Adding a quantized data type is more involved as it requires defining the data structure and implementing quantization/dequantization functions.

  1. Define the quantized data structure:

    In mllm/core/DataTypes.hpp, define your quantized block structure:

    using block_my_q_t = struct {
      mllm_fp16_t d;         // Scaling factor
      uint8_t qs[32];        // Quantized values
    };
    using mllm_block_my_q_t = block_my_q_t;
    static_assert(sizeof(block_my_q_t) == sizeof(mllm_fp16_t) + 32, "wrong my_q block size/padding");
    
  2. Add the data type to the enum:

    enum DataTypes : int32_t {
      // ... existing types ...
      kMyQuantizedType = 136,
    };
    
  3. Add type information for both the block and enum:

    MLLM_DEFINE_QUANT_TYPE_INFO(mllm_block_my_q_t, 32, "MyQuantizedType");
    MLLM_DEFINE_SELF_TYPE_INFO(DataTypes::kMyQuantizedType, mllm_block_my_q_t);
    
  4. Register in utility functions:

    In mllm/core/DataTypes.cpp, add your type to the switch statements:

    size_t lanesOfType(DataTypes dtype) {
        // ...
        CASE(kMyQuantizedType)
        // ...
    }
    
  5. Implement quantization functions:

    Create new files in mllm/backends/cpu/kernels/common/quantize/:

    In quantize_my_q.cpp:

    #include "mllm/core/DataTypes.hpp"
    #include <cmath>
    
    void quantize_row_my_q(const float* x, void* vy, int k) {
        // Implementation of quantization
    }
    
    void dequantize_row_my_q(const void* vx, float* y, int k) {
        // Implementation of dequantization
    }
    
  6. Register quantization functions:

    In the appropriate CPU backend files, add function pointers to your quantization functions.

  7. Add to tensor operations:

    Update tensor operations to support your new data type, particularly in files like CastTypeOp.cpp.

Adding Support in Quantizer Tool

To make your new data type available in the quantizer tool:

  1. Update the quantizer schema files in tools/mllm-quantizer/schema/.

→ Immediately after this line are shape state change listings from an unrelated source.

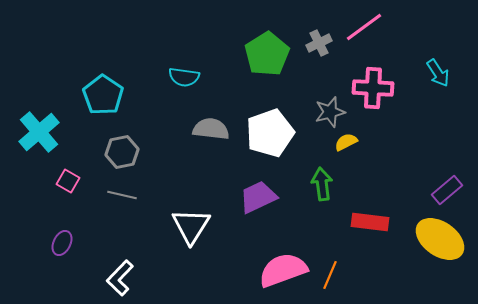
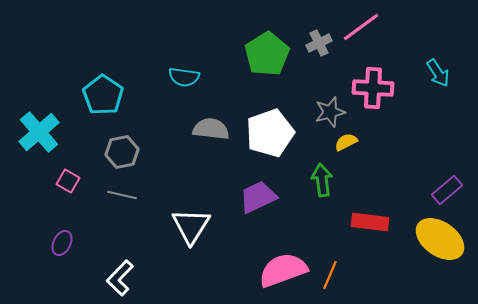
pink line: moved 3 px left
green arrow: moved 4 px up
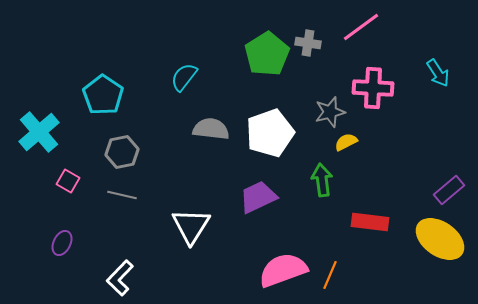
gray cross: moved 11 px left; rotated 35 degrees clockwise
cyan semicircle: rotated 120 degrees clockwise
purple rectangle: moved 2 px right
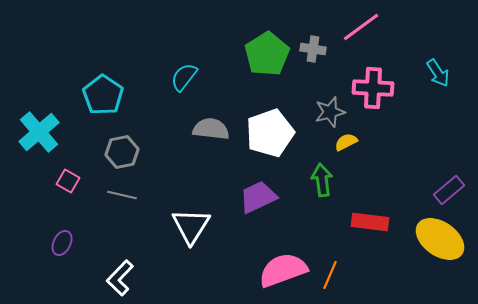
gray cross: moved 5 px right, 6 px down
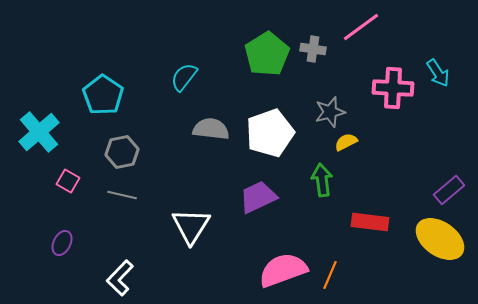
pink cross: moved 20 px right
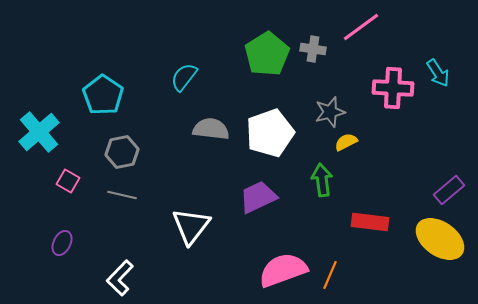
white triangle: rotated 6 degrees clockwise
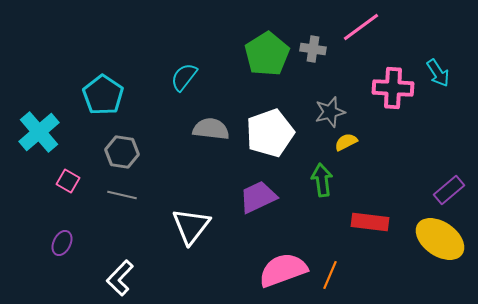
gray hexagon: rotated 20 degrees clockwise
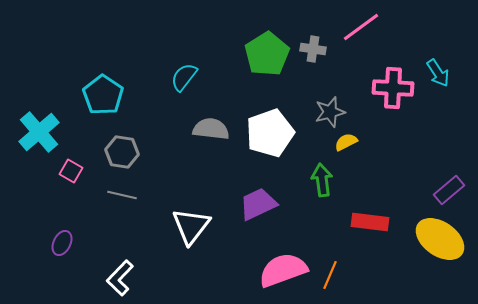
pink square: moved 3 px right, 10 px up
purple trapezoid: moved 7 px down
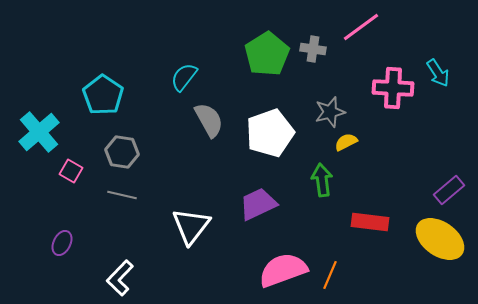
gray semicircle: moved 2 px left, 9 px up; rotated 54 degrees clockwise
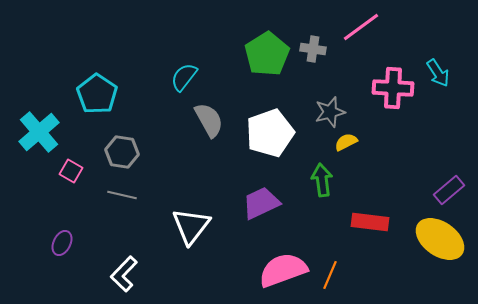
cyan pentagon: moved 6 px left, 1 px up
purple trapezoid: moved 3 px right, 1 px up
white L-shape: moved 4 px right, 4 px up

  2. Add pattern matching rules in the quantizer configuration files.

Testing Your New Data Type

After implementing your new data type:

  1. Create unit tests in the tests/ directory.

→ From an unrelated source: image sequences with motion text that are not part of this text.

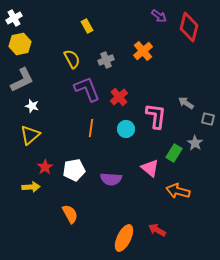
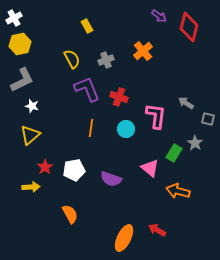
red cross: rotated 30 degrees counterclockwise
purple semicircle: rotated 15 degrees clockwise
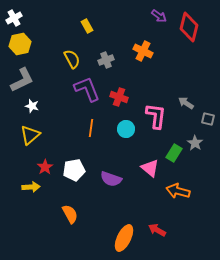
orange cross: rotated 24 degrees counterclockwise
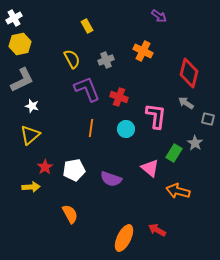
red diamond: moved 46 px down
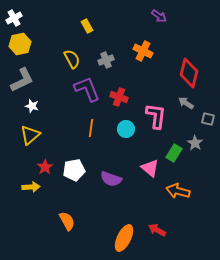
orange semicircle: moved 3 px left, 7 px down
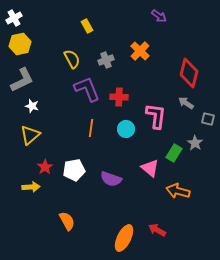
orange cross: moved 3 px left; rotated 18 degrees clockwise
red cross: rotated 18 degrees counterclockwise
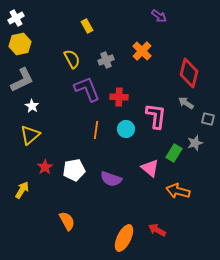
white cross: moved 2 px right
orange cross: moved 2 px right
white star: rotated 16 degrees clockwise
orange line: moved 5 px right, 2 px down
gray star: rotated 21 degrees clockwise
yellow arrow: moved 9 px left, 3 px down; rotated 54 degrees counterclockwise
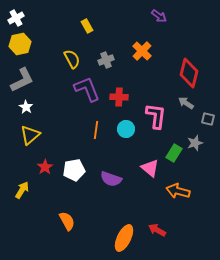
white star: moved 6 px left, 1 px down
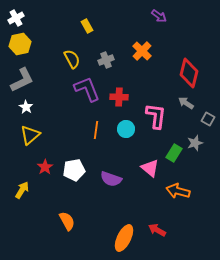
gray square: rotated 16 degrees clockwise
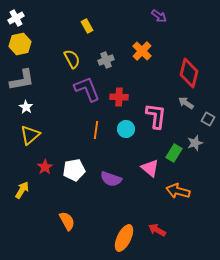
gray L-shape: rotated 16 degrees clockwise
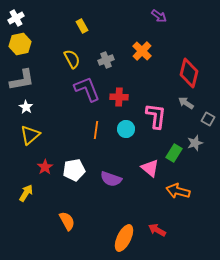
yellow rectangle: moved 5 px left
yellow arrow: moved 4 px right, 3 px down
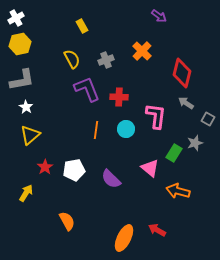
red diamond: moved 7 px left
purple semicircle: rotated 25 degrees clockwise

  2. Test tensor creation and basic operations.

  3. Test quantization and dequantization if applicable.

  4. Test model loading and saving with your new type.

Best Practices

  1. Always use the next available ID in the DataTypes enum to maintain compatibility.

  2. Use appropriate static assertions to ensure correct structure sizes.

  3. Follow existing naming conventions.

  4. Implement both quantization and dequantization functions for quantized types.

  5. Add comprehensive tests for your new data type.

  6. Document your new data type in the code and update this guide if necessary.

Example

Here’s a complete example of adding a simple 4-bit quantized type:

// In DataTypes.hpp
#define QK_MY 32

using block_my_4bit = struct {
  mllm_fp16_t d;
  uint8_t qs[QK_MY / 2];
};
using mllm_block_my_4bit_t = block_my_4bit;

enum DataTypes : int32_t {
  // ... existing types ...
  kMy4Bit = 136,
};

MLLM_DEFINE_QUANT_TYPE_INFO(mllm_block_my_4bit_t, QK_MY, "My4Bit");
MLLM_DEFINE_SELF_TYPE_INFO(DataTypes::kMy4Bit, mllm_block_my_4bit_t);

This guide provides the essential steps to add new data types to MLLM. For specific implementation details, refer to existing data types in the codebase.